(Page-level text extractions)
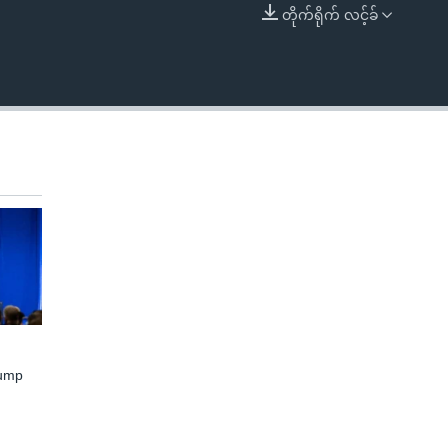
တိုက်ရိုက် လင့်ခ်
EMBED
rump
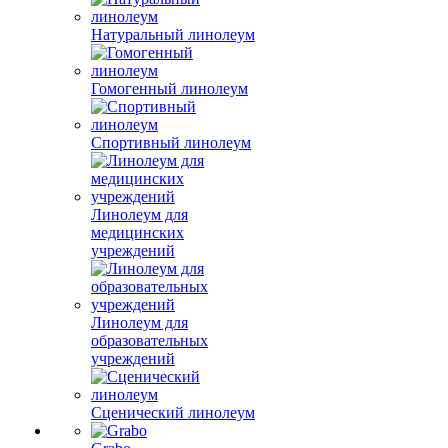
Натуральный линолеум
Гомогенный линолеум
Спортивный линолеум
Линолеум для
медицинских
учреждений
Линолеум для
образовательных
учреждений
Сценический линолеум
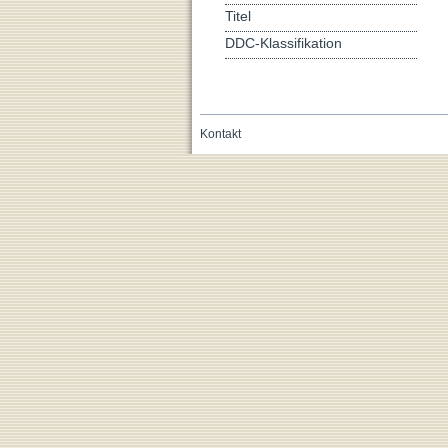
Titel
DDC-Klassifikation
Kontakt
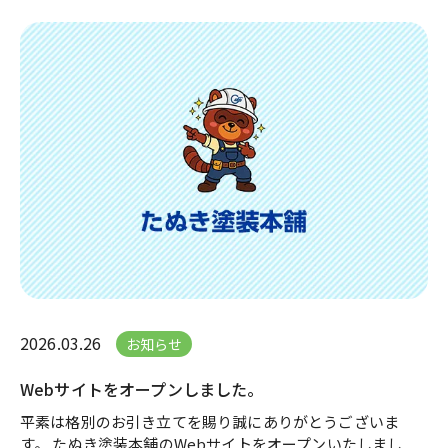
2026.03.26
お知らせ
Webサイトをオープンしました。
平素は格別のお引き立てを賜り誠にありがとうございま
す。 たぬき塗装本舗のWebサイトをオープンいたしまし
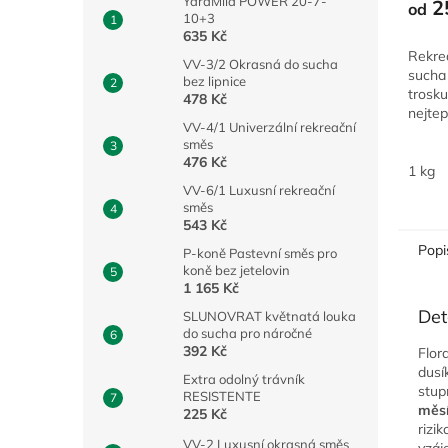
YaraMila POWER 20-7-
2
od
10+3
635 Kč
Rekre
VV-3/2 Okrasná do sucha
sucha
bez lipnice
trosku
478 Kč
nejtep
VV-4/1 Univerzální rekreační
odoln
směs
zátěži
476 Kč
1 kg
VV-6/1 Luxusní rekreační
směs
543 Kč
Popi
P-koně Pastevní směs pro
koně bez jetelovin
1 165 Kč
Det
SLUNOVRAT květnatá louka
do sucha pro náročné
392 Kč
Flor
dusí
Extra odolný trávník
stup
RESISTENTE
měs
225 Kč
rizi
VV-2 Luxusní okrasná směs
vzáj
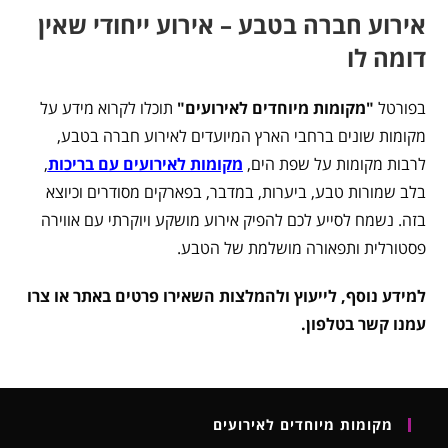
אירוע חברה בטבע – אירוע ייחודי שאין
דומה לו
בפורטל
"מקומות מיוחדים לאירועים"
תוכלו לקרוא מידע על
מקומות שונים ברחבי הארץ המיועדים לאירוע חברה בטבע,
לרבות מקומות על שפת הים,
מקומות לאירועים עם בריכות
,
בלב שמורות טבע, ביערות, במדבר, בפארקים מסודרים וכיוצא
בזה. נשמח לסייע לכם להפיק אירוע מושקע ויוקרתי עם אווירה
פסטורלית ותפאורה מושלמת של הטבע.
למידע נוסף, לייעוץ ולהמלצות השאירו פרטים באתר או צרו
עמנו קשר בטלפון.
מקומות מיוחדים לאירועים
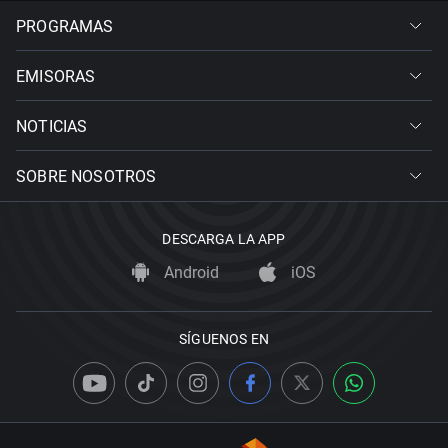
PROGRAMAS
EMISORAS
NOTICIAS
SOBRE NOSOTROS
DESCARGA LA APP
Android
iOS
SÍGUENOS EN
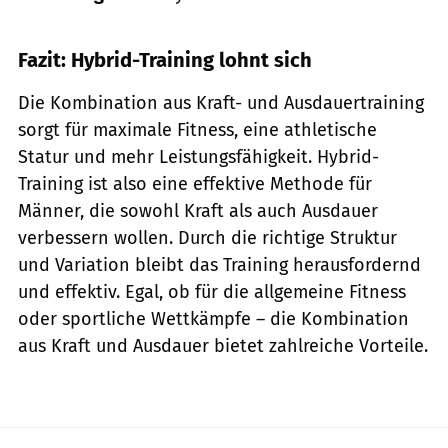
Fazit: Hybrid-Training lohnt sich
Die Kombination aus Kraft- und Ausdauertraining
sorgt für maximale Fitness, eine athletische
Statur und mehr Leistungsfähigkeit. Hybrid-
Training ist also eine effektive Methode für
Männer, die sowohl Kraft als auch Ausdauer
verbessern wollen. Durch die richtige Struktur
und Variation bleibt das Training herausfordernd
und effektiv. Egal, ob für die allgemeine Fitness
oder sportliche Wettkämpfe – die Kombination
aus Kraft und Ausdauer bietet zahlreiche Vorteile.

# ACTIVITY:
Reproduce every record above exactly, but leave out the pictures.

# COMPLETED TASK:
တိုက်ရိုက် လင့်ခ်
EMBED
rump
Натуральный линолеум
Гомогенный линолеум
Спортивный линолеум
Линолеум для
медицинских
учреждений
Линолеум для
образовательных
учреждений
Сценический линолеум
Titel
DDC-Klassifikation
Kontakt
2026.03.26
お知らせ
Webサイトをオープンしました。
平素は格別のお引き立てを賜り誠にありがとうございま
す。 たぬき塗装本舗のWebサイトをオープンいたしまし
YaraMila POWER 20-7-
2
od
10+3
635 Kč
Rekre
VV-3/2 Okrasná do sucha
sucha
bez lipnice
trosku
478 Kč
nejtep
VV-4/1 Univerzální rekreační
odoln
směs
zátěži
476 Kč
1 kg
VV-6/1 Luxusní rekreační
směs
543 Kč
Popi
P-koně Pastevní směs pro
koně bez jetelovin
1 165 Kč
Det
SLUNOVRAT květnatá louka
do sucha pro náročné
392 Kč
Flor
dusí
Extra odolný trávník
stup
RESISTENTE
měs
225 Kč
rizi
VV-2 Luxusní okrasná směs
vzáj
אירוע חברה בטבע – אירוע ייחודי שאין
דומה לו
בפורטל
"מקומות מיוחדים לאירועים"
תוכלו לקרוא מידע על
מקומות שונים ברחבי הארץ המיועדים לאירוע חברה בטבע,
לרבות מקומות על שפת הים,
מקומות לאירועים עם בריכות
,
בלב שמורות טבע, ביערות, במדבר, בפארקים מסודרים וכיוצא
בזה. נשמח לסייע לכם להפיק אירוע מושקע ויוקרתי עם אווירה
פסטורלית ותפאורה מושלמת של הטבע.
למידע נוסף, לייעוץ ולהמלצות השאירו פרטים באתר או צרו
עמנו קשר בטלפון.
מקומות מיוחדים לאירועים
PROGRAMAS
EMISORAS
NOTICIAS
SOBRE NOSOTROS
DESCARGA LA APP
Android
iOS
SÍGUENOS EN
Fazit: Hybrid-Training lohnt sich
Die Kombination aus Kraft- und Ausdauertraining
sorgt für maximale Fitness, eine athletische
Statur und mehr Leistungsfähigkeit. Hybrid-
Training ist also eine effektive Methode für
Männer, die sowohl Kraft als auch Ausdauer
verbessern wollen. Durch die richtige Struktur
und Variation bleibt das Training herausfordernd
und effektiv. Egal, ob für die allgemeine Fitness
oder sportliche Wettkämpfe – die Kombination
aus Kraft und Ausdauer bietet zahlreiche Vorteile.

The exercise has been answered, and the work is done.